La incongruencia es tan profunda que podría tragarse la dignidad nacional entera. Las leyes que durante años se construyeron con la participación de todas las formas de pensar, ahora son papel mojado en la tormenta de la transformación.
Porque cuando se trata de fincar responsabilidades de los desastres nacionales, la lista de culpables se vuelve selectiva: el expresidente idolatrado, responsable de mantener a México en sus peores niveles de inseguridad, corrupción, acceso a la salud, inversión educativa y apoyo al campo, queda exento de toda culpa, a pesar de todas las evidencias. Es como si el pasado fuera una sombra conveniente que se invoca solo para justificar el presente, pero nunca para asumirlo.
La impunidad alcanza a los personajes que rodean a la presidenta, esos titiriteros que mantienen el control del gobierno a través de vínculos peligrosos con el crimen organizado que financia campañas electorales, mientras la narrativa oficial pinta un país de fantasía, donde los problemas se resuelven con fiestas y discursos y las tragedias se esconden bajo la alfombra de la propaganda.
La complicidad entre quienes ostentan el poder desde las cámaras de diputados y senadores, los nuevos miembros del ahora faccioso Poder Judicial, las autoridades electorales y la CNDH, es una red tejida no para colaborar, sino para someter a una nación que reclama sus derechos.

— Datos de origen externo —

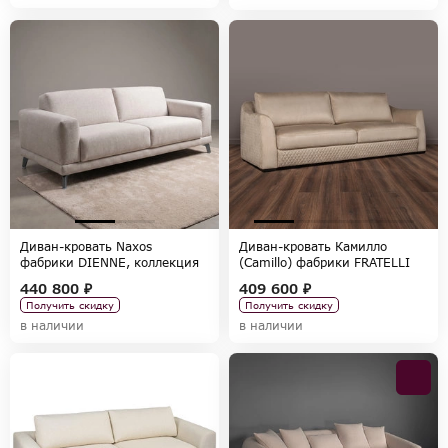
Диван-кровать Naxos
Диван-кровать Камилло
фабрики DIENNE, коллекция
(Camillo) фабрики FRATELLI
SOFAS
BARRI, коллекция SELECTION
440 800 ₽
409 600 ₽
Получить скидку
Получить скидку
в наличии
в наличии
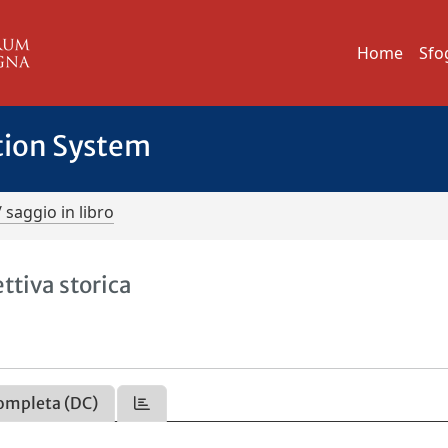
Home
Sfo
tion System
/ saggio in libro
ttiva storica
ompleta (DC)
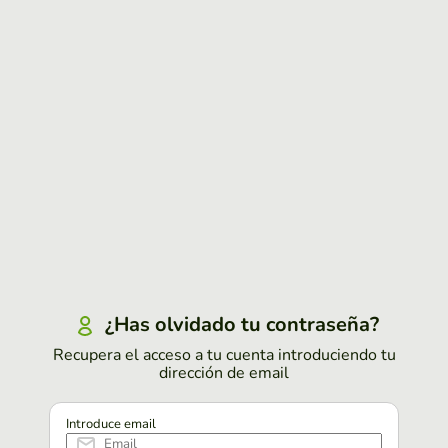
¿Has olvidado tu contraseña?
Recupera el acceso a tu cuenta introduciendo tu
dirección de email
Introduce email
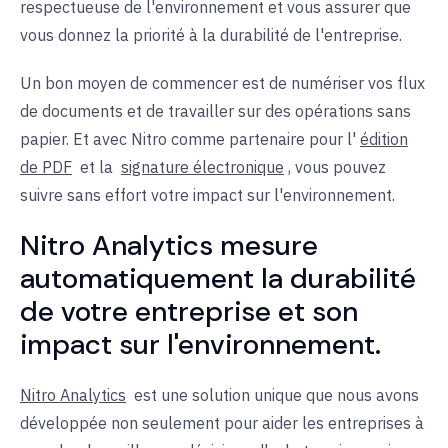
respectueuse de l'environnement et vous assurer que
vous donnez la priorité à la durabilité de l'entreprise.
Un bon moyen de commencer est de numériser vos flux
de documents et de travailler sur des opérations sans
papier. Et avec Nitro comme
partenaire pour l'
édition
de PDF
et la
signature électronique
, vous pouvez
suivre sans effort votre impact sur l'environnement.
Nitro Analytics mesure
automatiquement la durabilité
de votre entreprise et son
impact sur l'environnement.
Nitro Analytics
est une solution unique que nous avons
développée non seulement pour aider les entreprises à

Pero lo que más indigna es la represión sistemática que se ha normalizado en el país. Mientras miles de familias lloran a sus muertos, otros sufren por sus enfermos, miles más buscan a sus desaparecidos, los transportistas exigen seguridad y los campesinos apoyo, el régimen se dedica a condenar, linchar públicamente y someter a proceso a los jóvenes que no militan en Morena y que osaron promover y asistir a la marcha del 15 de noviembre. Sobre el bloque negro, silencio absoluto.
Las redes sociales y activistas sociales han dado cuenta de las persecuciones, agresiones y amenazas por atreverse a pensar diferente. La intimidación se ha vuelto política de Estado, y la exposición pública de quienes se atreven a alzar la voz es el nuevo espectáculo nacional.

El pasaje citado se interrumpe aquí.